- YOUR OBJECTIVE: Return all of the data exactly, with nothing left out but the pictures.

- ENTRIES SHOWN:

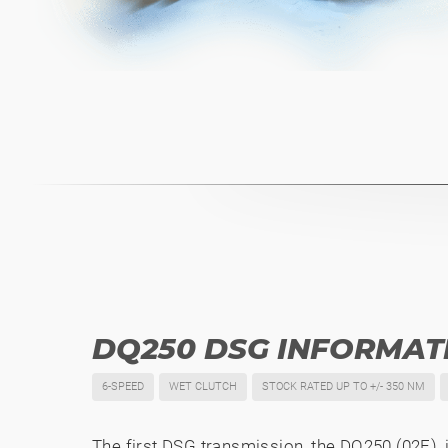
DQ250 DSG INFORMAT
6-SPEED
WET CLUTCH
STOCK RATED UP TO +/- 350 NM
The first DSG transmission, the DQ250 (02E), i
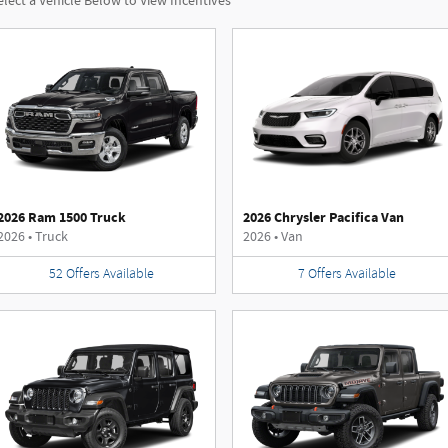
elect a Vehicle Below to View Incentives
2026 Ram 1500 Truck
2026 Chrysler Pacifica Van
2026
•
Truck
2026
•
Van
52
Offers
Available
7
Offers
Available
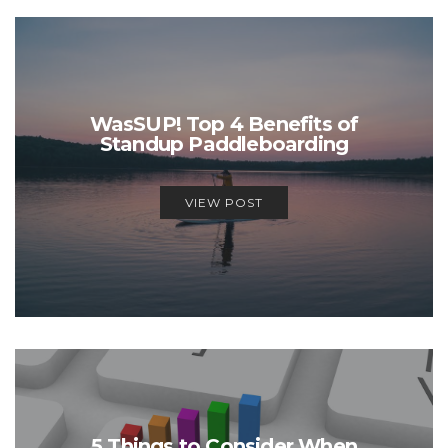
WasSUP! Top 4 Benefits of
Standup Paddleboarding
VIEW POST
5 Things to Consider When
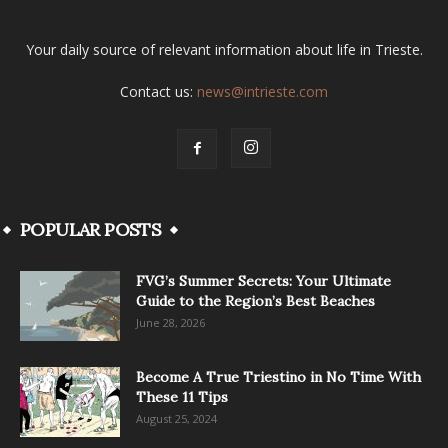
Your daily source of relevant information about life in Trieste.
Contact us:
news@intrieste.com
POPULAR POSTS
FVG’s Summer Secrets: Your Ultimate
Guide to the Region’s Best Beaches
June 28, 2026
Become A True Triestino in No Time With
These 11 Tips
August 25, 2024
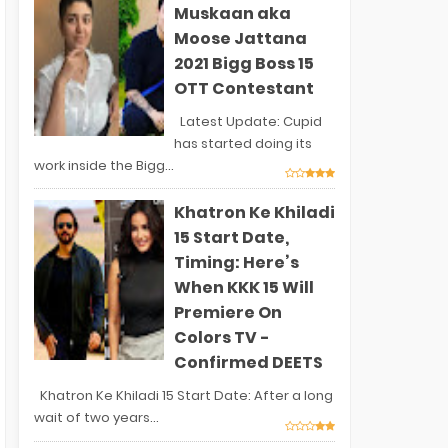
Muskaan aka
Moose Jattana
2021 Bigg Boss 15
OTT Contestant
Latest Update: Cupid
has started doing its
work inside the Bigg...
Khatron Ke Khiladi
15 Start Date,
Timing: Here’s
When KKK 15 Will
Premiere On
Colors TV -
Confirmed DEETS
Khatron Ke Khiladi 15 Start Date: After a long
wait of two years...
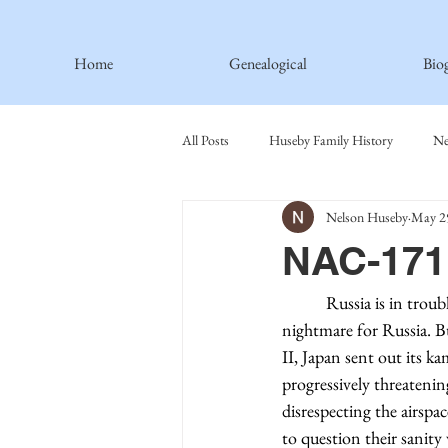
Home
Genealogical
Bio
All Posts
Huseby Family History
Ne
Nelson Huseby
May 2
Spiritual Principles Learned
Recipe
NAC-171 
Thormodsaeter Family
Hastie Fami
	 Russia is in trouble in Ukraine. A three-day war has turned into a huge embarrassment and 
nightmare for Russia. Bu
II, Japan sent out its ka
Haakinson Family History
progressively threatening
disrespecting the airspa
to question their sanit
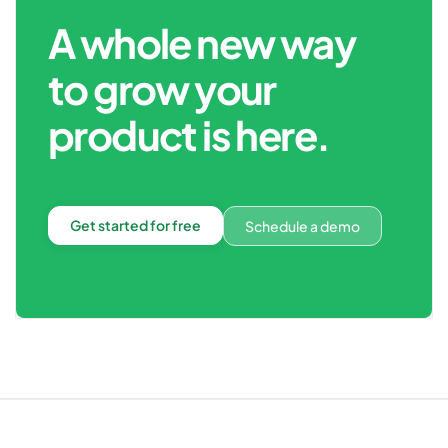
A whole new way
to grow your
product is here.
Get started for free
Schedule a demo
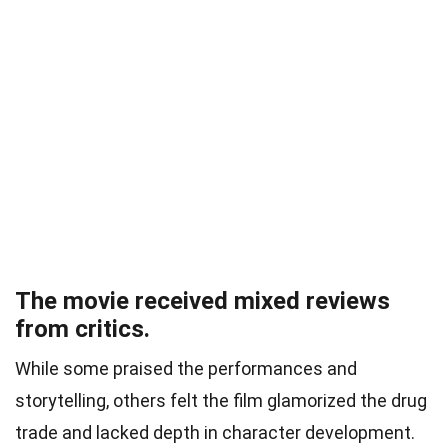
The movie received mixed reviews
from critics.
While some praised the performances and
storytelling, others felt the film glamorized the drug
trade and lacked depth in character development.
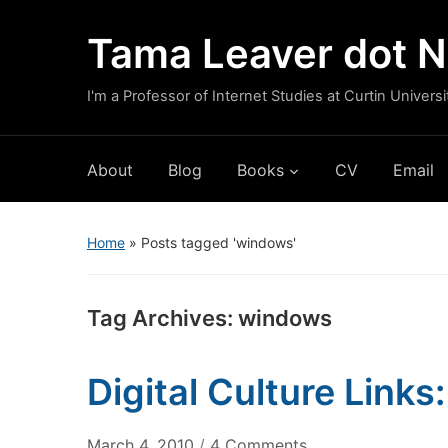
Tama Leaver dot N
I'm a Professor of Internet Studies at Curtin Universi
About
Blog
Books
CV
Email
Home
»
Posts tagged 'windows'
Tag Archives:
windows
Digital Culture Link
on
March 4, 2010
/
4 Comments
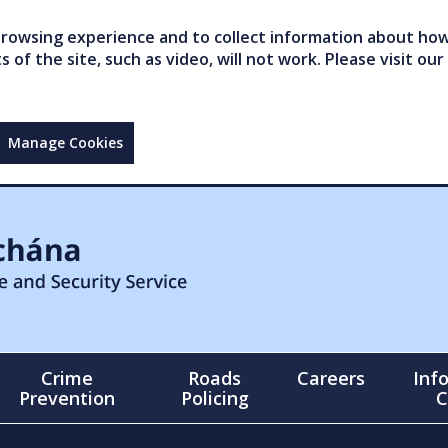
owsing experience and to collect information about how 
of the site, such as video, will not work. Please visit our
Manage Cookies
Crime
Roads
Careers
Inf
Prevention
Policing
C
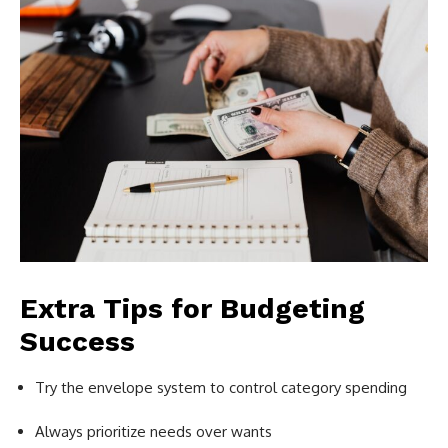
Extra Tips for Budgeting
Success
Try the envelope system to control category spending
Always prioritize needs over wants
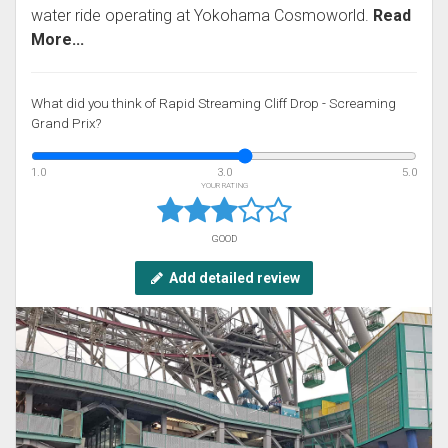
water ride operating at Yokohama Cosmoworld.
Read
More...
What did you think of Rapid Streaming Cliff Drop - Screaming
Grand Prix?
1.0
3.0
5.0
YOUR RATING
GOOD
Add detailed review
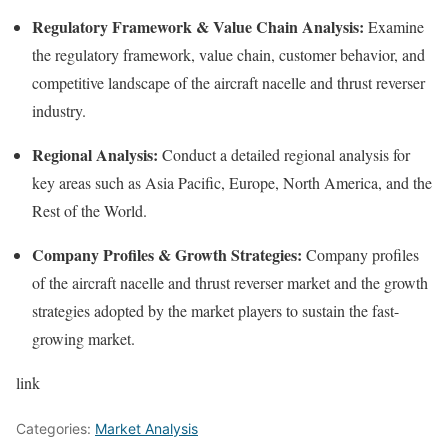
Regulatory Framework & Value Chain Analysis:
Examine
the regulatory framework, value chain, customer behavior, and
competitive landscape of the aircraft nacelle and thrust reverser
industry.
Regional Analysis:
Conduct a detailed regional analysis for
key areas such as Asia Pacific, Europe, North America, and the
Rest of the World.
Company Profiles & Growth Strategies:
Company profiles
of the aircraft nacelle and thrust reverser market and the growth
strategies adopted by the market players to sustain the fast-
growing market.
link
Categories:
Market Analysis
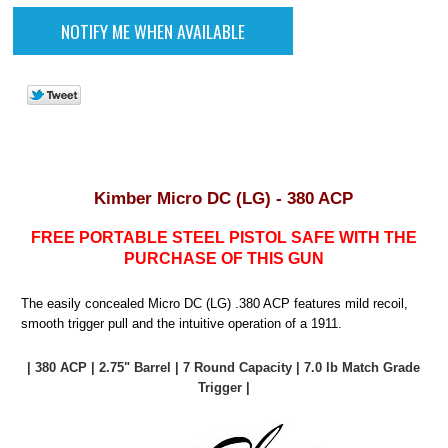
Kimber Micro DC (LG) - 380 ACP
FREE PORTABLE STEEL PISTOL SAFE WITH THE
PURCHASE OF THIS GUN
The easily concealed Micro DC (LG) .380 ACP features mild recoil,
smooth trigger pull and the intuitive operation of a 1911.
| 380 ACP | 2.75" Barrel | 7 Round Capacity | 7.0 lb Match Grade
Trigger |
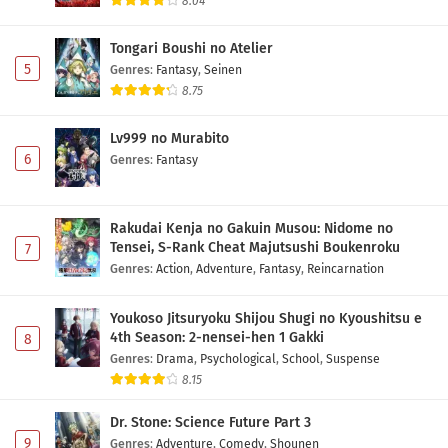
8.04
Tongari Boushi no Atelier
5
Genres
:
Fantasy
,
Seinen
8.75
Lv999 no Murabito
6
Genres
:
Fantasy
Rakudai Kenja no Gakuin Musou: Nidome no
Tensei, S-Rank Cheat Majutsushi Boukenroku
7
Genres
:
Action
,
Adventure
,
Fantasy
,
Reincarnation
Youkoso Jitsuryoku Shijou Shugi no Kyoushitsu e
4th Season: 2-nensei-hen 1 Gakki
8
Genres
:
Drama
,
Psychological
,
School
,
Suspense
8.15
Dr. Stone: Science Future Part 3
9
Genres
:
Adventure
,
Comedy
,
Shounen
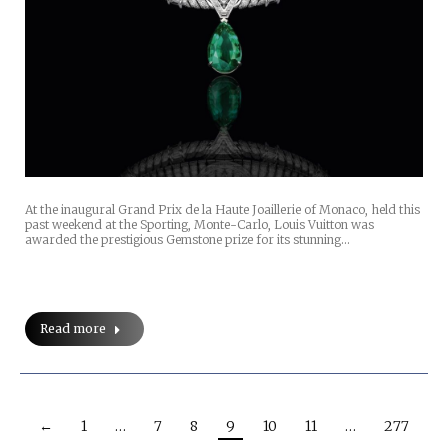
At the inaugural Grand Prix de la Haute Joaillerie of Monaco, held this
past weekend at the Sporting, Monte-Carlo, Louis Vuitton was
awarded the prestigious Gemstone prize for its stunning…
Read more
←
1
…
7
8
9
10
11
…
277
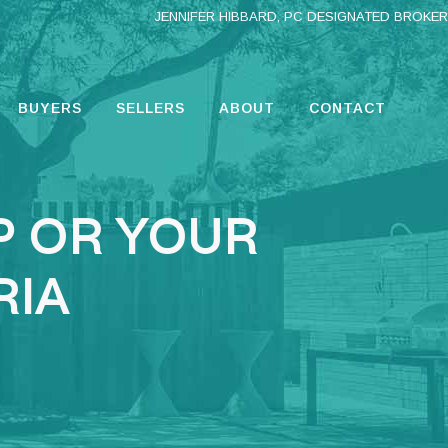
JENNIFER HIBBARD, PC DESIGNATED BROKER
BUYERS
SELLERS
ABOUT
CONTACT
P OR YOUR
RIA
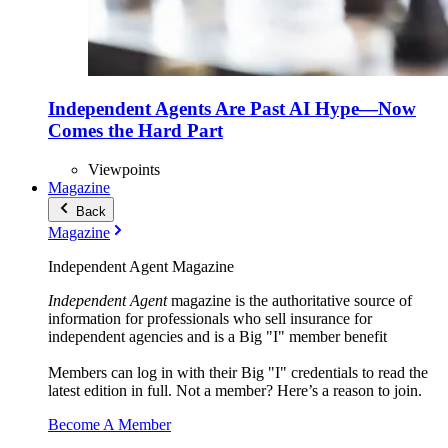
Independent Agents Are Past AI Hype—Now
Comes the Hard Part
Viewpoints
Magazine
Back
Magazine
Independent Agent Magazine
Independent Agent
magazine is the authoritative source of
information for professionals who sell insurance for
independent agencies and is a Big "I" member benefit
Members can log in with their Big "I" credentials to read the
latest edition in full. Not a member? Here’s a reason to join.
Become A Member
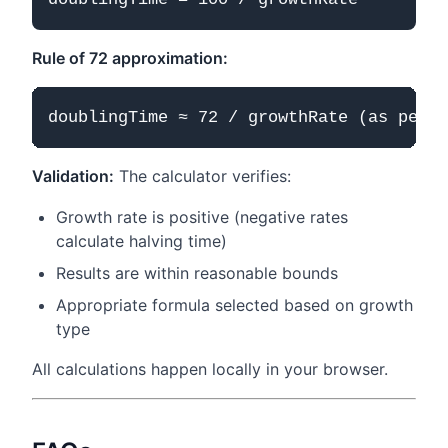
Rule of 72 approximation:
Validation:
The calculator verifies:
Growth rate is positive (negative rates
calculate halving time)
Results are within reasonable bounds
Appropriate formula selected based on growth
type
All calculations happen locally in your browser.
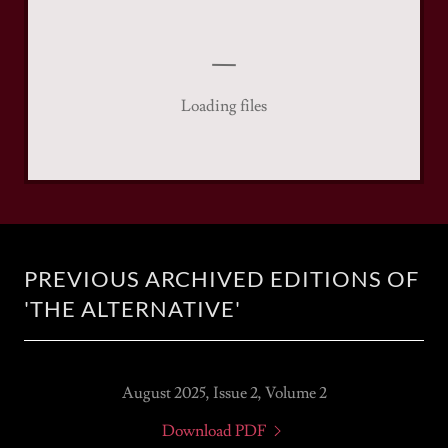
Loading files
PREVIOUS ARCHIVED EDITIONS OF
'THE ALTERNATIVE'
August 2025, Issue 2, Volume 2
Download PDF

- RESULT FOR THIS TASK:
DQ250 DSG INFORMAT
6-SPEED
WET CLUTCH
STOCK RATED UP TO +/- 350 NM
The first DSG transmission, the DQ250 (02E), i
elect a Vehicle Below to View Incentives
2026 Ram 1500 Truck
2026 Chrysler Pacifica Van
2026
•
Truck
2026
•
Van
52
Offers
Available
7
Offers
Available
WasSUP! Top 4 Benefits of
Standup Paddleboarding
VIEW POST
5 Things to Consider When
Your daily source of relevant information about life in Trieste.
Contact us:
news@intrieste.com
POPULAR POSTS
FVG’s Summer Secrets: Your Ultimate
Guide to the Region’s Best Beaches
June 28, 2026
Become A True Triestino in No Time With
These 11 Tips
August 25, 2024
Muskaan aka
Moose Jattana
2021 Bigg Boss 15
OTT Contestant
Latest Update: Cupid
has started doing its
work inside the Bigg...
Khatron Ke Khiladi
15 Start Date,
Timing: Here’s
When KKK 15 Will
Premiere On
Colors TV -
Confirmed DEETS
Khatron Ke Khiladi 15 Start Date: After a long
wait of two years...
Home
Genealogical
Bio
All Posts
Huseby Family History
Ne
Nelson Huseby
May 2
Spiritual Principles Learned
Recipe
NAC-171 
Thormodsaeter Family
Hastie Fami
	 Russia is in trouble in Ukraine. A three-day war has turned into a huge embarrassment and 
nightmare for Russia. Bu
II, Japan sent out its ka
Haakinson Family History
progressively threatening
disrespecting the airspa
to question their sanit
A whole new way
to grow your
product is here.
Get started for free
Schedule a demo
The movie received mixed reviews
from critics.
While some praised the performances and
storytelling, others felt the film glamorized the drug
trade and lacked depth in character development.
Tama Leaver dot N
I'm a Professor of Internet Studies at Curtin Universi
About
Blog
Books
CV
Email
Home
»
Posts tagged 'windows'
Tag Archives:
windows
Digital Culture Link
on
March 4, 2010
/
4 Comments
owsing experience and to collect information about how 
of the site, such as video, will not work. Please visit our
Manage Cookies
Crime
Roads
Careers
Inf
Prevention
Policing
C
Extra Tips for Budgeting
Success
Try the envelope system to control category spending
Always prioritize needs over wants
water ride operating at Yokohama Cosmoworld.
Read
More...
What did you think of Rapid Streaming Cliff Drop - Screaming
Grand Prix?
1.0
3.0
5.0
YOUR RATING
GOOD
Add detailed review
Regulatory Framework & Value Chain Analysis:
Examine
the regulatory framework, value chain, customer behavior, and
competitive landscape of the aircraft nacelle and thrust reverser
industry.
Regional Analysis:
Conduct a detailed regional analysis for
key areas such as Asia Pacific, Europe, North America, and the
Rest of the World.
Company Profiles & Growth Strategies:
Company profiles
of the aircraft nacelle and thrust reverser market and the growth
strategies adopted by the market players to sustain the fast-
growing market.
link
Categories:
Market Analysis
Kimber Micro DC (LG) - 380 ACP
FREE PORTABLE STEEL PISTOL SAFE WITH THE
PURCHASE OF THIS GUN
The easily concealed Micro DC (LG) .380 ACP features mild recoil,
smooth trigger pull and the intuitive operation of a 1911.
| 380 ACP | 2.75" Barrel | 7 Round Capacity | 7.0 lb Match Grade
Trigger |
8.04
Tongari Boushi no Atelier
5
Genres
:
Fantasy
,
Seinen
8.75
Lv999 no Murabito
6
Genres
:
Fantasy
Rakudai Kenja no Gakuin Musou: Nidome no
Tensei, S-Rank Cheat Majutsushi Boukenroku
7
Genres
:
Action
,
Adventure
,
Fantasy
,
Reincarnation
Youkoso Jitsuryoku Shijou Shugi no Kyoushitsu e
4th Season: 2-nensei-hen 1 Gakki
8
Genres
:
Drama
,
Psychological
,
School
,
Suspense
8.15
Dr. Stone: Science Future Part 3
9
Genres
:
Adventure
,
Comedy
,
Shounen
At the inaugural Grand Prix de la Haute Joaillerie of Monaco, held this
past weekend at the Sporting, Monte-Carlo, Louis Vuitton was
awarded the prestigious Gemstone prize for its stunning…
Read more
←
1
…
7
8
9
10
11
…
277
JENNIFER HIBBARD, PC DESIGNATED BROKER
BUYERS
SELLERS
ABOUT
CONTACT
P OR YOUR
RIA
Independent Agents Are Past AI Hype—Now
Comes the Hard Part
Viewpoints
Magazine
Back
Magazine
Independent Agent Magazine
Independent Agent
magazine is the authoritative source of
information for professionals who sell insurance for
independent agencies and is a Big "I" member benefit
Members can log in with their Big "I" credentials to read the
latest edition in full. Not a member? Here’s a reason to join.
Become A Member
Rule of 72 approximation:
Validation:
The calculator verifies:
Growth rate is positive (negative rates
calculate halving time)
Results are within reasonable bounds
Appropriate formula selected based on growth
type
All calculations happen locally in your browser.
Loading files
PREVIOUS ARCHIVED EDITIONS OF
'THE ALTERNATIVE'
August 2025, Issue 2, Volume 2
Download PDF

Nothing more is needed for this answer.